I think I got that, shear flow stress was drawn with length varies to indicate the change in intensity along the beam (from center towards the ends). Note the beam was a cut out from W-shape to domonstrate location of stresses and terminology of my understanding.

 

[dhengr]

I’ve watched this thread with some considerable interest, and will have to read the middle 50% of the posts to get back in the shEEr flow of it. That is, to see if I think I still understand it, or maybe not after the additional reading. Seems to be a mighty interesting topic, with several different variations in the ways of explaining it, and some considerable misunderstanding by some of the populous of its meaning and effect. In any case, I am working on a fairly large and complicated steel fabrication, and was finally getting around to starting to design a bunch of the welds, and low and behold I couldn’t find any shear flow. I riffled through my calc. pages and couldn’t find any, I went out to the shop and they didn’t have any in the welding supplies room, checked with our welding suppliers, they don’t have any. Seems there is a world shortage of shear flow, I think it’s all been used up by this thread. Could you guys/gals spare me a few thousand lineal feet of shear flow, so I can get this design done? :- ), I think I know what that symbol means.

 

[trainguy]

Come on dhengr,

Don't you mean "a few kips per lineal foot" of shear flow...

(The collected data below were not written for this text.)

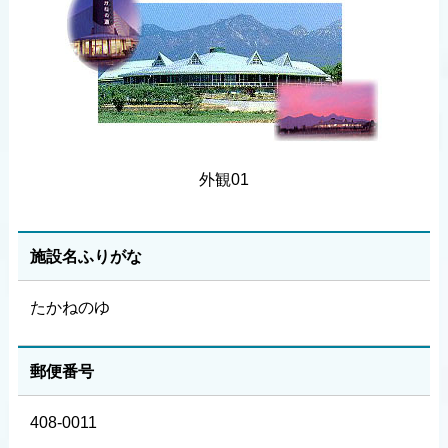
外観01
施設名ふりがな
たかねのゆ
郵便番号
408-0011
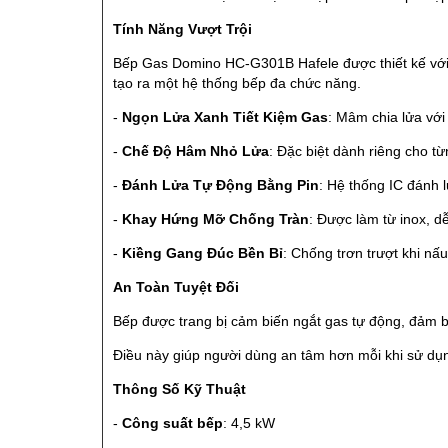
Tính Năng Vượt Trội
Bếp Gas Domino HC-G301B Hafele được thiết kế với 
tạo ra một hệ thống bếp đa chức năng.
-
Ngọn Lửa Xanh Tiết Kiệm Gas
: Mâm chia lửa với
-
Chế Độ Hâm Nhỏ Lửa
: Đặc biệt dành riêng cho t
-
Đánh Lửa Tự Động Bằng Pin
: Hệ thống IC đánh 
-
Khay Hứng Mỡ Chống Tràn
: Được làm từ inox, d
-
Kiềng Gang Đúc Bền Bỉ
: Chống trơn trượt khi nấ
An Toàn Tuyệt Đối
Bếp được trang bị cảm biến ngắt gas tự động, đảm b
Điều này giúp người dùng an tâm hơn mỗi khi sử dụ
Thông Số Kỹ Thuật
-
Công suất bếp
: 4,5 kW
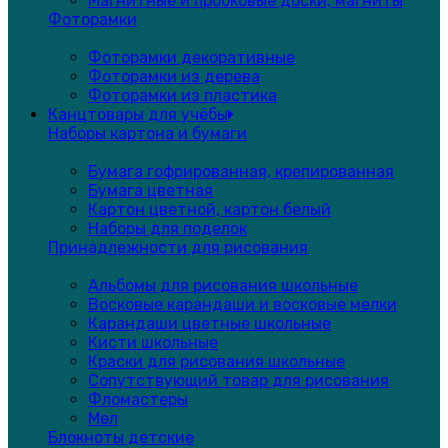
Магнитные и пробковые доски, магниты
Фоторамки
Фоторамки декоративные
Фоторамки из дерева
Фоторамки из пластика
Канцтовары для учёбы
Наборы картона и бумаги
Бумага гофрированная, крепированная
Бумага цветная
Картон цветной, картон белый
Наборы для поделок
Принадлежности для рисования
Альбомы для рисования школьные
Восковые карандаши и восковые мелки
Карандаши цветные школьные
Кисти школьные
Краски для рисования школьные
Сопутствующий товар для рисования
Фломастеры
Мел
Блокноты детские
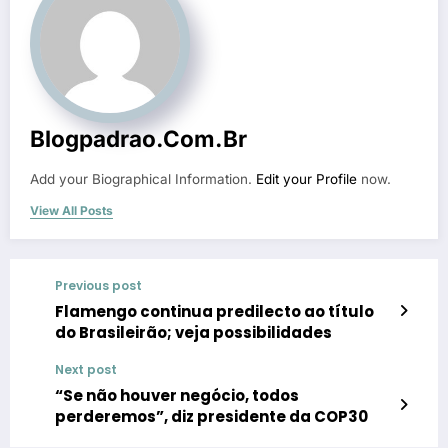
Blogpadrao.com.br
Add your Biographical Information.
Edit your Profile
now.
View All Posts
Previous post
Flamengo continua predilecto ao título
do Brasileirão; veja possibilidades
Next post
“Se não houver negócio, todos
perderemos”, diz presidente da COP30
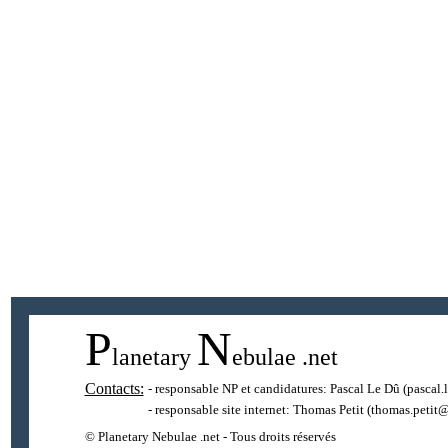
P
N
lanetary
ebulae
.net
Contacts:
- responsable NP et candidatures:
Pascal Le Dû
(pascal.
- responsable site internet:
Thomas Petit
(thomas.petit@
© Planetary Nebulae .net - Tous droits réservés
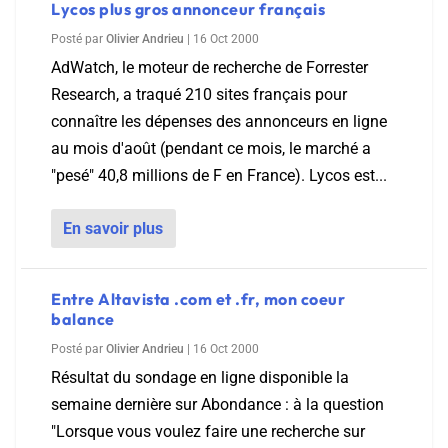
Lycos plus gros annonceur français
Posté par
Olivier Andrieu
|
16 Oct 2000
AdWatch, le moteur de recherche de Forrester
Research, a traqué 210 sites français pour
connaître les dépenses des annonceurs en ligne
au mois d'août (pendant ce mois, le marché a
"pesé" 40,8 millions de F en France). Lycos est...
En savoir plus
Entre Altavista .com et .fr, mon coeur
balance
Posté par
Olivier Andrieu
|
16 Oct 2000
Résultat du sondage en ligne disponible la
semaine dernière sur Abondance : à la question
"Lorsque vous voulez faire une recherche sur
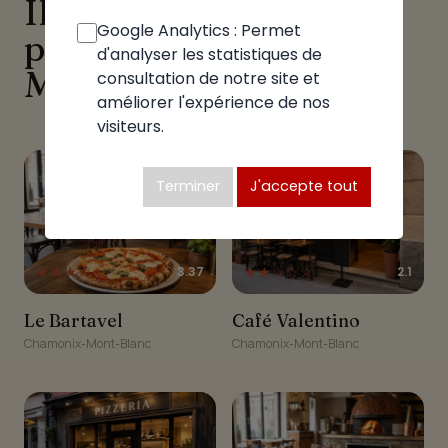
Ils proposent aussi des
Google Analytics : Permet
pizzas à Chamonix-
d'analyser les statistiques de
Mont-Blanc
consultation de notre site et
améliorer l'expérience de nos
visiteurs.
Terminer
J'accepte tout
★★★☆☆
★★☆☆☆
3.37
2.1
Le Bartavel
Café Valentino
Le Bartavel
Café Valentino
Chamonix-Mont-Blanc
Chamonix-Mont-Blanc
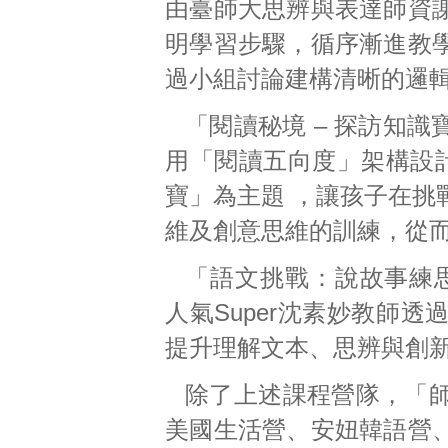
由臺師大思辨與表達師資
明學習步驟，循序漸進教
過小組討論建構清晰的邏
「閱讀秘境 – 探訪知
用「閱讀五向度」架構設計
寶」為主題 ，讓孩子在挑
維及創意思維的訓練，從
「語文挑戰：說故事練
人氣Super沈素妙教師
提升理解文本、思辨與創
除了上述課程營隊，「
美國生活營、安妞韓語營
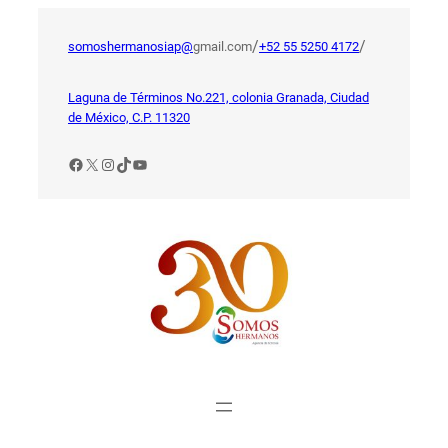
Saltar
al
/
/
somoshermanosiap@
gmail.com
+52 55 5250 4172
contenido
Laguna de Términos No.221, colonia Granada, Ciudad
de México, C.P. 11320
Facebook
X
Instagram
TikTok
YouTube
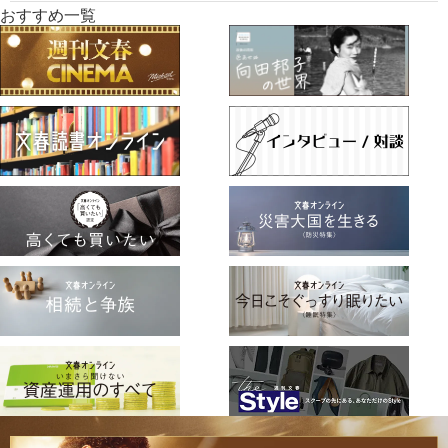
おすすめ一覧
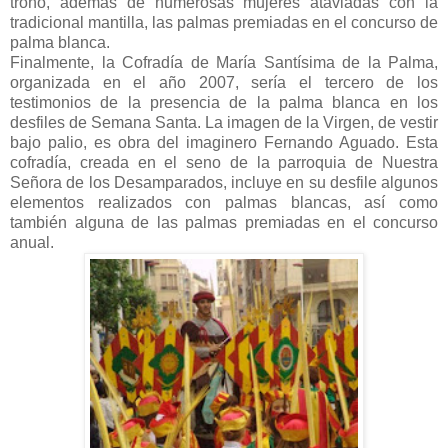
trono, además de numerosas mujeres ataviadas con la
tradicional mantilla, las palmas premiadas en el concurso de
palma blanca.
Finalmente, la Cofradía de María Santísima de la Palma,
organizada en el año 2007, sería el tercero de los
testimonios de la presencia de la palma blanca en los
desfiles de Semana Santa. La imagen de la Virgen, de vestir
bajo palio, es obra del imaginero Fernando Aguado. Esta
cofradía, creada en el seno de la parroquia de Nuestra
Señora de los Desamparados, incluye en su desfile algunos
elementos realizados con palmas blancas, así como
también alguna de las palmas premiadas en el concurso
anual.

This thread is sheer madness...

tg

 

[dhengr]

trainguy:

I know you are THE trainguy, but are you a real train guy? Somehow connected with railroads and that industry. I have spent a lot of years designing and building railcars, mostly special, heavy duty railcars, but other types too; and doing work on various railcar problems, derailments, running gear and HWAH load handling.

No, I meant what I said. I got an oversupply of kips, some left over from the last job. But, am not sure yet exactly how to allocate them kips to the various welded joints, am working on that right now. But without the shear I don’t know how to get them kips to flow into the joints. Thus, my only need is for lineal feet or inches of shear flow. Will buy them in units of 1000 lbs. too, if the price is right.

 

[trainguy]

dhengr,

I would not have named myself so if it weren't true. I am a structural engineer who first worked 8 yrs designing buildings and then 12 yrs designing rail vehicle structures (passenger coaches/ locomotives & some freight cars).

For the sake of humanity (or at least the portion tuned in here), I have no further comments on shear flow.

tg

 

[dhengr]

Trainguy:

I was the Chief Engineer at The Maxson Corp. in St. Paul, MN in the 70's; we designed and build special and heavy duty railcars and transport and lifting equip for many of the major railroads and other industrial customers. I started my own consulting business in 1977 and did much of the same design work, and then helped find builders for the equip. We also did a fair amount of work for various transit authorities, mostly work cars and equip. Without knowing it, I suspect you have seen some of our equip. I have worked for or with many of the large railcar builders and been in their shops over the years. Either helping them with a problem on one of their car designs or helping my clients buy lots of cars from them. That business has really changed over the years and seems to a pretty well dried up.